Here are lesson plans for two listening activities, Phrases in Songs and Phrases in Instrumental Music , and one analysis/discussion activity, Parallels between Language and Musical Phrasing , with some Suggested Music for the activities.

    Goals and standards

  • Grade Level - 3-12
  • Student Prerequisites - The student should be able to sing a song with others, and should be familiar with the language-arts definitions of sentence, phrase, and clause.
  • Teacher Expertise - The teacher should be familiar and comfortable with the terms and concepts regarding melodic phrases , and should be able to easily identify musical phrases.
  • Goals - The student will learn to identify melodic phrases in vocal and instrumental music.
  • Music Standards Addressed - Awareness of musical phrases helps the student sing and play with appropriate phrasing, ( National Standards for Music Education standards 1 and 2), and encourages the use of appropriate terminology in discussing music (standard 6).
  • Other Subjects Addressed - The Parallels between Language and Musical Phrasing discussion encourages understanding of the relationship between language arts and music (National Standards for Arts Education music standard 8). It also addresses several of the National Standards for the English Language Arts , including reading literature from many genres (standard 2), drawing on understanding of textual features to appreciate texts (standard 3), and applying knowledge of language structure to discuss texts (standard 6).
  • Follow-up - Help commit these lessons to long-term memory, by continuing to discuss phrasing when you introduce new pieces for the students to sing or play.

Phrases in songs

    Objectives and assessment

  • Time Requirements - With plenty of examples, this activity can take one (approximately 45-minute) class period. Or use fewer examples, and combine this activity with the next one in the same class period.
  • Objectives - The student will listen to examples of vocal music and identify the phrases in the music.
  • Evaluation - Assess students on their ability to accurately identify phrases in a "test" situation. Allow the students to listen to a short musical excerpt that the class has not yet discussed. Then play the excerpt again, calling on specific students to indicate by word or gesture when they hear the end of a phrase, or asking students to count the number of phrases in the example and write down their answers, or to write down the last word of each phrase. For the test, use music in which the phrasing is very clear, and not ambiguous at all, or allow for some reasonable disagreement if students can support their conclusions.

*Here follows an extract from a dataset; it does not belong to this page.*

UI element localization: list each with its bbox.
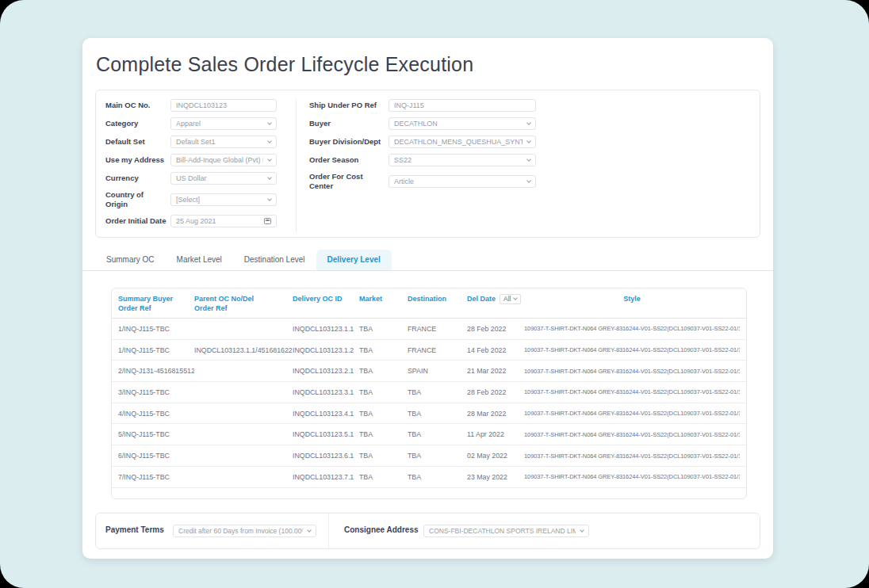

    Materials and preparation

  • You will need an audio tape or CD player. Alternatively you can have the students supply the music by singing songs together that they all know or that they have been learning in class. (Simple songs like "The ABC Song", "Happy Birthday to You", or "The Itsy Bitsy Spider" work just fine for this activity.) You can plan on doing both, if you like.
  • Gather some recordings of songs that your students will find appealing, or decide what songs you will have the students sing together. Folk music, church hymns, and traditional children's songs all usually have well-separated, easy-to-spot phrases. Some popular music and Classical music also works well, but some has more drawn-out, complex, or motive -based melodies that are difficult to separate into melodic phrases.
  • For older students, if you would also like to introduce the concepts of antecedent and consequent phrases, make certain that some of your choices of music have clear antecedent/consequent-style phrasing.
  • Have tapes ready to play at the right spot, or know the CD track numbers that you will be using. Or, if it would be helpful, have copies of the words to the songs the students will sing.